Genes whose knockout were associated with increased cell survival, and therefore may normally mediate drug-induced killing, included proapoptotic caspase enzymes CASP2 (caspase-2), CASP9 (caspase-9), and APAF1 (apoptotic peptidase activating factor; Fig. 1C; Supplementary Fig. S4B; Supplementary Tables S5 and S6). Conversely, BCL2L1 was among the top genes whose knockout promoted cell death (and thus may be associated with chemotherapy resistance when intact; Fig. 1C; Supplementary Fig. S4B; Supplementary Tables S5 and S6). This independent, genome-scale loss-of-function screen supports the significance of the intrinsic pathway of apoptosis in HGSOC resistance to chemotherapy. Other genes for which knockout was associated with response to individual drugs included spindle assembly checkpoint genes associated with paclitaxel response (33) and cisplatin importer LRRC8A associated with cisplatin resistance (34), confirming that the screen identified genes relevant to chemotherapy response.

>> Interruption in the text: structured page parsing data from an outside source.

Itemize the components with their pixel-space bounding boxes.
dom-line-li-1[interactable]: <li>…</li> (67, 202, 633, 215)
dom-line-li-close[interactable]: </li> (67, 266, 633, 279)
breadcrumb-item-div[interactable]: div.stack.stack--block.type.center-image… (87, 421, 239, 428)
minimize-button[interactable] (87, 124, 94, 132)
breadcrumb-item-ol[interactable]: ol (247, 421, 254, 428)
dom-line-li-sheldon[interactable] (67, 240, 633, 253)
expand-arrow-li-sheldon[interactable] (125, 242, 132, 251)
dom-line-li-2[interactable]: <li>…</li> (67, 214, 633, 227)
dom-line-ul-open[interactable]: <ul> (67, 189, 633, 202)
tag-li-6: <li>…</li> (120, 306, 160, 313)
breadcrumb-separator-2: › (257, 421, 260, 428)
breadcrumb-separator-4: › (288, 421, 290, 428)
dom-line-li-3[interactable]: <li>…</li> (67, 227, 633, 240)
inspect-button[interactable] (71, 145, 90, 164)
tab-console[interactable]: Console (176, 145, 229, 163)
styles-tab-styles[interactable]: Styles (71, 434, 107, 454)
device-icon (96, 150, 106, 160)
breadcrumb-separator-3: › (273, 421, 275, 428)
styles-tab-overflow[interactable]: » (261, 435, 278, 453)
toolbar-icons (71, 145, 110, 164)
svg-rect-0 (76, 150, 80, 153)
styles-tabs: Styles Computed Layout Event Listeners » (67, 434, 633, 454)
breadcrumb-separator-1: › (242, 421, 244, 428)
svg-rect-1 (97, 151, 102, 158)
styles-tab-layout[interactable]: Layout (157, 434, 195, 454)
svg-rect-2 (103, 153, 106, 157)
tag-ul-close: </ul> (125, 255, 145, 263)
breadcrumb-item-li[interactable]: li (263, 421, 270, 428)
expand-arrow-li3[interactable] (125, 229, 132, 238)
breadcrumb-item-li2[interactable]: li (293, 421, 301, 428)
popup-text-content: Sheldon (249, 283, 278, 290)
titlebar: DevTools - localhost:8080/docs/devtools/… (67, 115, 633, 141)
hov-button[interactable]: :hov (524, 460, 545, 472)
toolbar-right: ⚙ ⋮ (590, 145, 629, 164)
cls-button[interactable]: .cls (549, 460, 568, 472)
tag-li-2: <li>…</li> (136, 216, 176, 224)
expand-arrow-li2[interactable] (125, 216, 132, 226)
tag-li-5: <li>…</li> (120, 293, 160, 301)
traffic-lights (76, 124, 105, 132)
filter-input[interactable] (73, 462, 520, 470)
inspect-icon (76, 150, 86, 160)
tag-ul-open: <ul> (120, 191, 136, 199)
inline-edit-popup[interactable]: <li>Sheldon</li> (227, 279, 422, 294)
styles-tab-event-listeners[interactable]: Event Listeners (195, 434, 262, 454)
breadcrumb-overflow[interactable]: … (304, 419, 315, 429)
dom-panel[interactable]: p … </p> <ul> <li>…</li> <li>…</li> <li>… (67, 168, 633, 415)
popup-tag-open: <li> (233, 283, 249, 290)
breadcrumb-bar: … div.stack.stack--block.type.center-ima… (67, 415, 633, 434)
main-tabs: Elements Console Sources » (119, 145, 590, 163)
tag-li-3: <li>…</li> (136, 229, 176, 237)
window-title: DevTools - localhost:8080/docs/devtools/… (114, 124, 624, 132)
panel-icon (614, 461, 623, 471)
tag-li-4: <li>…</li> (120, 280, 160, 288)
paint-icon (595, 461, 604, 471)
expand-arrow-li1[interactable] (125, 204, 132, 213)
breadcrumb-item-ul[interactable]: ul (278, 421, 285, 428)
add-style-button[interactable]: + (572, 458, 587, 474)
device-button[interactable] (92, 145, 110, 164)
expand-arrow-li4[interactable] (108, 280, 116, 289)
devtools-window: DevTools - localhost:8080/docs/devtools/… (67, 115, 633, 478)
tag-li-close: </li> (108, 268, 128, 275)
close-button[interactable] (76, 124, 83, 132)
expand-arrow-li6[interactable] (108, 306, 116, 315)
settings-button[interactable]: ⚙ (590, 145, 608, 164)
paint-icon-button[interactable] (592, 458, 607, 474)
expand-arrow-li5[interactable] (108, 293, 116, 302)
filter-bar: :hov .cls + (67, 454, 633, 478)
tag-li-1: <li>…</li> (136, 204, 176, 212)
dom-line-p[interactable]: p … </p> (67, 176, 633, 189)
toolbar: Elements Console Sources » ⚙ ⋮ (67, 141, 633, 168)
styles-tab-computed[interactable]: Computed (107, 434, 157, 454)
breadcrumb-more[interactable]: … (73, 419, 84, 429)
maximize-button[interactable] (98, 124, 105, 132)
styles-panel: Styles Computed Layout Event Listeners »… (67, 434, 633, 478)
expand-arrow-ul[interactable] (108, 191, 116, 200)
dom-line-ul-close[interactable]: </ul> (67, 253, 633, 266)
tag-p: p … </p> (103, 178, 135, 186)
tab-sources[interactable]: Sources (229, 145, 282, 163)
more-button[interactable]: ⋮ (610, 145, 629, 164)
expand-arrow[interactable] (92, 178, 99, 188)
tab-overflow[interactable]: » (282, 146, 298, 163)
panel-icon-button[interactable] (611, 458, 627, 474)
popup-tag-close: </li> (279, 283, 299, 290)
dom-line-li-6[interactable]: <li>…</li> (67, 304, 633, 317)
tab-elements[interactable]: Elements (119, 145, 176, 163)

Taken together, our systematic gain-of-function and loss-of-function screens revealed numerous known and novel genetic mediators of cisplatin and paclitaxel response in HGSOC cell lines, and supported anti-apoptotic signaling as a candidate pathway that could be targeted to eliminate chemotherapy-resistant HGSOC.
Effects of anti-apoptotic protein overexpression on HGSOC response to chemotherapy
Because our overexpression and knockout screens converged upon anti-apoptotic proteins in the intrinsic pathway of apoptosis as key mediators of both platinum and taxane resistance in HGSOC, and because these proteins are targets of clinically relevant small-molecule inhibitors, we decided to further analyze BCL-2 family anti-apoptotic proteins in HGSOC resistance to chemotherapy.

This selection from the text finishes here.